Numerose ricerche concordano nel notare che la popolazione urbana è in crescita costante: ormai da qualche anno la percentuale di abitanti urbani ha superato l’asticella del 50% della totalità di quelli mondiali. Entro il 2050 si stima che si possa arrivare al 70% e superarlo. Nel mondo si contano oggi 501 aree metropolitane con più di un milione di abitanti; uno studio delle Nazioni Unite sostiene che diventeranno 660 entro il 2030. Una crescita esponenziale, senza precedenti: un milione di newyorchesi in più nei prossimi vent’anni, due miliardi di cinesi in più nelle metropoli del proprio paese. C’è stato un tempo in cui si era teorizzato che proprio la facilità di interazione favorita dall’innovazione tecnologica avrebbe arrestato il processo di urbanizzazione e reso le città obsolete, facendo venire meno, negli esseri umani, il bisogno di ritrovarsi fisicamente vicini l’un l’altro all’interno di comunità territorialmente ben definite. Un’analisi del presente, e una facile previsione del futuro, dimostrano l’esatto contrario: sono le città, le grandi città, con la loro capacità di mettere in contatto intelligenze diverse e di far circolare idee, il motore del grande cambiamento in atto a livello globale. È un fenomeno, questo della ritrovata centralità dei grandi centri urbani, che non può prescindere dai passi avanti che le città hanno compiuto, negli ultimi anni, in campi come l’ambiente, la mobilità, la qualità della vita. Vi è stato un tempo, negli anni successivi alla rivoluzione industriale, in cui le grandi metropoli attraevano la popolazione rurale per motivazioni meramente economiche e di sopravvivenza: il lavoro era lì, a qualsiasi condizione. Tutto ciò aveva portato a un deterioramento della qualità della vita nelle grandi città: la New York violenta e nient’affatto sicura degli anni ’70, la Londra infestata dal tanfo del Tamigi negli anni ’50. Istantanee che sono parte integrante di cronaca e letteratura del secolo scorso. Uno scenario, oggi, completamente ribaltato.

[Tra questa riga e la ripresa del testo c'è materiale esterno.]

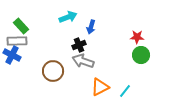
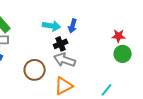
cyan arrow: (68, 17) -> (52, 26), moved, turned 30
orange triangle: (100, 87) -> (64, 86), moved

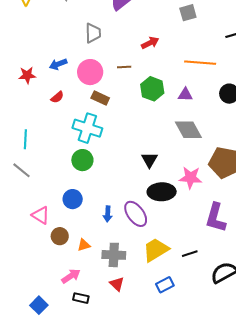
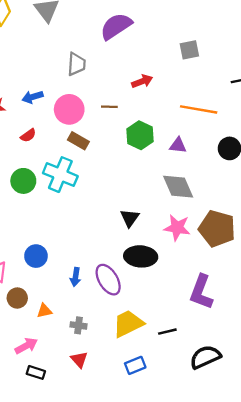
green circle: (82, 160) -> (23, 181), moved
pink star: (191, 178) -> (177, 228), moved
gray cross: (114, 255) -> (79, 325), size x0.6

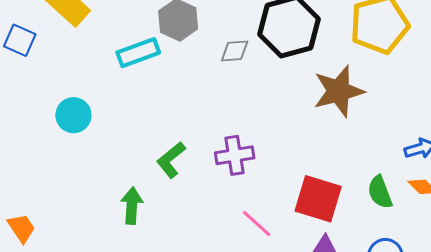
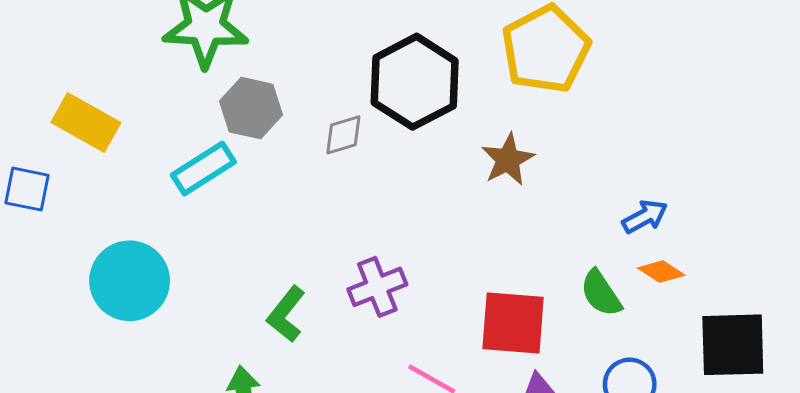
brown star: (339, 91) -> (508, 160), size x0.7
cyan circle: (73, 115) -> (130, 281), size x1.5

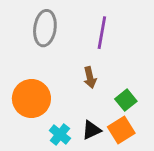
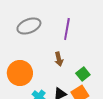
gray ellipse: (45, 28) -> (29, 26), turned 60

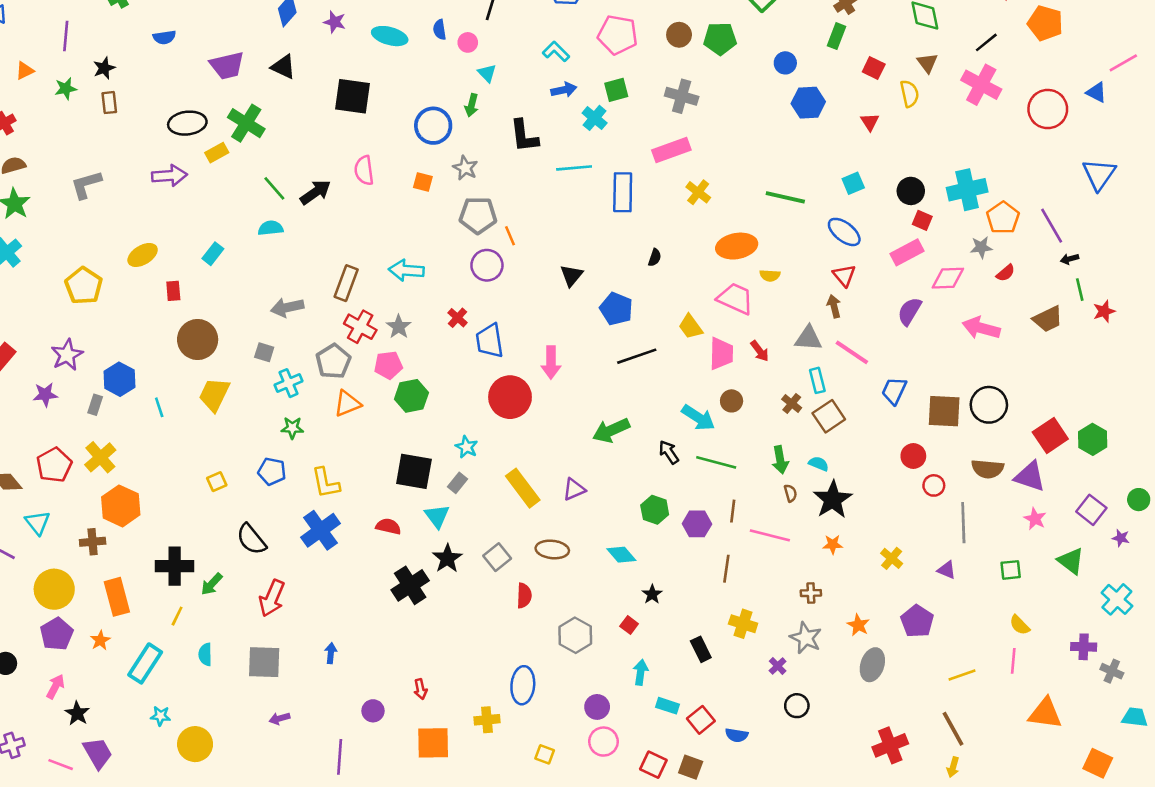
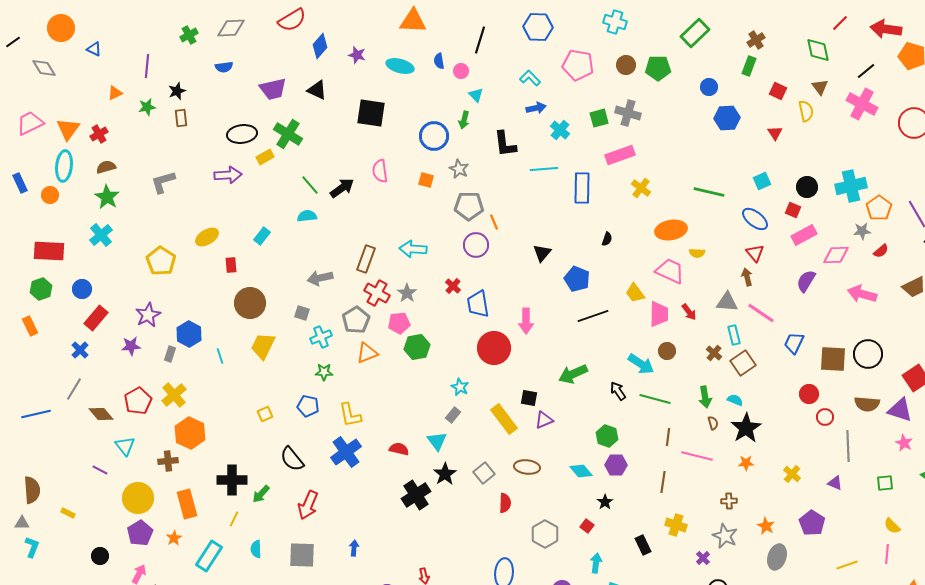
green square: (616, 90) -> (599, 118), moved
red square: (922, 220) -> (793, 210), moved
black square: (414, 471) -> (529, 398), moved, size x0.6
purple hexagon: (697, 524) -> (616, 465), moved

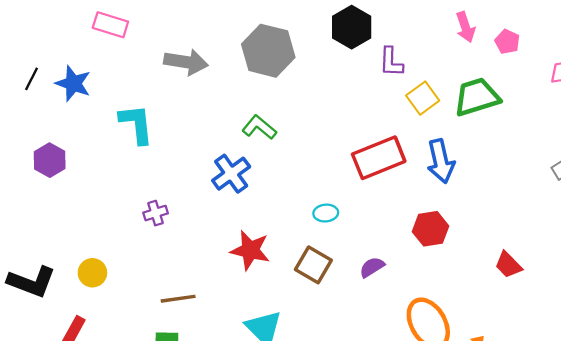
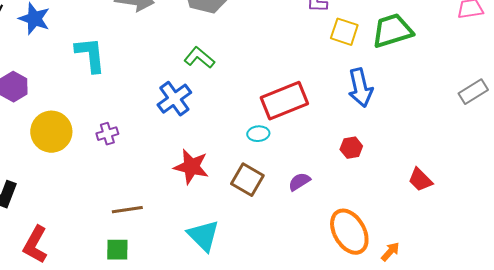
yellow square: (423, 98) -> (344, 32), turned -36
red rectangle: (379, 158) -> (284, 101), moved
red hexagon: (431, 229) -> (351, 148), size x0.7
yellow circle: (92, 273) -> (51, 132), moved, size x1.6

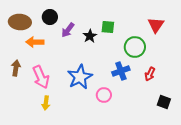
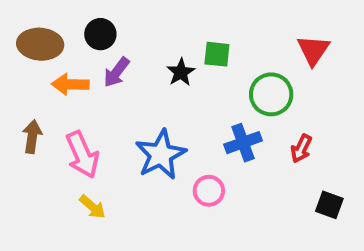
purple arrow: (68, 30) -> (116, 72), moved
yellow arrow: (46, 103) -> (92, 207), turned -56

Non solo le grandi città sono tornate ad essere “the place to be”, il posto dove non solo è necessario vivere, ma dove ci si sposta per scelta (è più facile sentir dire “vorrei vivere a Berlino” rispetto a “vorrei vivere in Germania”, “amo San Francisco” rispetto a “amo gli Stati Uniti” e così via), non solo sono ormai gli hub principali del progresso tecnologico, ma sono, secondo molti addetti ai lavori, addirittura la risposta migliore all’ingovernabilità diffusa che sembra aver messo in qualche modo in discussione i modelli di gestione della cosa pubblica degli stati nazionali. Senza arrivare a scomodare la suggestiva tesi sostenuta dal professor Benjamin Barber nel suo libro “What if Mayors Ruled The World”, nel quale l’eccentrico accademico americano teorizza che saranno i sindaci a salvare il mondo dallo stallo politico diffuso, è innegabile che, su alcuni temi, il dialogo globale fra le metropoli e i loro amministratori stia fungendo da acceleratore e facilitatore di nuovi paradigmi. Un esempio per tutti: i risultati notevoli raggiunti da un’organizzazione come C40, un network mondiale di più di ottanta megacities che scambia dati, condivide best practices, e si pone obiettivi comuni nel campo dell’ambiente, della riduzione di emissioni nocive, di cambiamento climatico, di sostenibilità. Con ottimi risultati. Non mancano ovviamente i rischi e le contraddizioni in questa rinascita che le città stanno vivendo. E sono, in molti casi, legati all’utilizzo che decideremo di fare dell’innovazione tecnologica.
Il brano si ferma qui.